:: WORK TO BE COMPLETED ::
In the entries that follow, the lines from the line containing "Boucle 11 (2h30" up to and including the line containing "formats ..." must be copied exactly, with pictures omitted.

:: DATASET EXTRACT ::
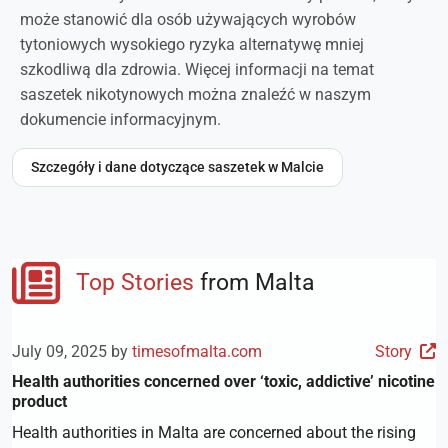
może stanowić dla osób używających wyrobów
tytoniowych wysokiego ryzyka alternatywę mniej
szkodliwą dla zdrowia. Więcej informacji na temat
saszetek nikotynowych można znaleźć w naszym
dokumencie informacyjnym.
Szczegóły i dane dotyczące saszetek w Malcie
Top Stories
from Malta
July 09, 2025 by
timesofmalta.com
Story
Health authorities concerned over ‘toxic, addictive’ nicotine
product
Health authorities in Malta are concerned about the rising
--
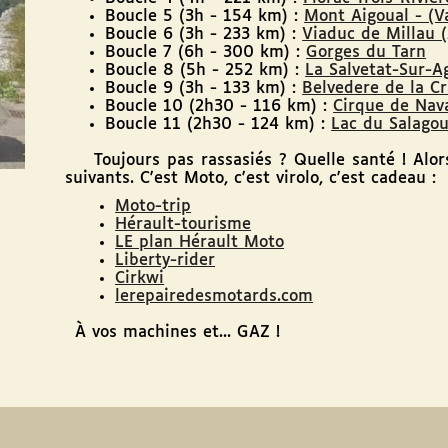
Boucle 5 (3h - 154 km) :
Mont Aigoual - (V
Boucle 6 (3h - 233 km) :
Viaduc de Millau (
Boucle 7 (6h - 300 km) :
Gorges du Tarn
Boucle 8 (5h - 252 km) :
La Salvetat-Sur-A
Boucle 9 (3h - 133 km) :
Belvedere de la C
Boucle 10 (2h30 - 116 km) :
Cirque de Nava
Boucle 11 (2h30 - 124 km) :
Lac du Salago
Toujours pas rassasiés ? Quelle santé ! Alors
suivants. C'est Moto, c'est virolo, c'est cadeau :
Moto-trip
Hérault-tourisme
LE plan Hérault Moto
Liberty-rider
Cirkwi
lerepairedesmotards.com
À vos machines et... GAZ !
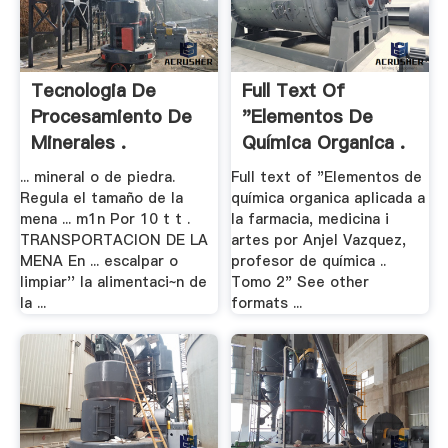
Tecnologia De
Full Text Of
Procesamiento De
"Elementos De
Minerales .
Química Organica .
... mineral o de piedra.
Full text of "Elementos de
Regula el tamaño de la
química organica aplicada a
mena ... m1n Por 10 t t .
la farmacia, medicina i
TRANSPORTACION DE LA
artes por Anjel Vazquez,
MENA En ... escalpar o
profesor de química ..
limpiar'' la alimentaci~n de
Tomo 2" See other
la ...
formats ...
* * *
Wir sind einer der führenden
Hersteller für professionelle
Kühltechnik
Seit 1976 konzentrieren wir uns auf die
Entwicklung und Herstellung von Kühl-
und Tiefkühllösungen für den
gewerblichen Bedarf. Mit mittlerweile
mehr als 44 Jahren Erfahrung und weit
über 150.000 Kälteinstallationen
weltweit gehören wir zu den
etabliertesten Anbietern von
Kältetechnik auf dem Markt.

:: ANSWER BOX ::
Boucle 11 (2h30 - 124 km) :
Lac du Salago
Toujours pas rassasiés ? Quelle santé ! Alors
suivants. C'est Moto, c'est virolo, c'est cadeau :
Moto-trip
Hérault-tourisme
LE plan Hérault Moto
Liberty-rider
Cirkwi
lerepairedesmotards.com
À vos machines et... GAZ !
Tecnologia De
Full Text Of
Procesamiento De
"Elementos De
Minerales .
Química Organica .
... mineral o de piedra.
Full text of "Elementos de
Regula el tamaño de la
química organica aplicada a
mena ... m1n Por 10 t t .
la farmacia, medicina i
TRANSPORTACION DE LA
artes por Anjel Vazquez,
MENA En ... escalpar o
profesor de química ..
limpiar'' la alimentaci~n de
Tomo 2" See other
la ...
formats ...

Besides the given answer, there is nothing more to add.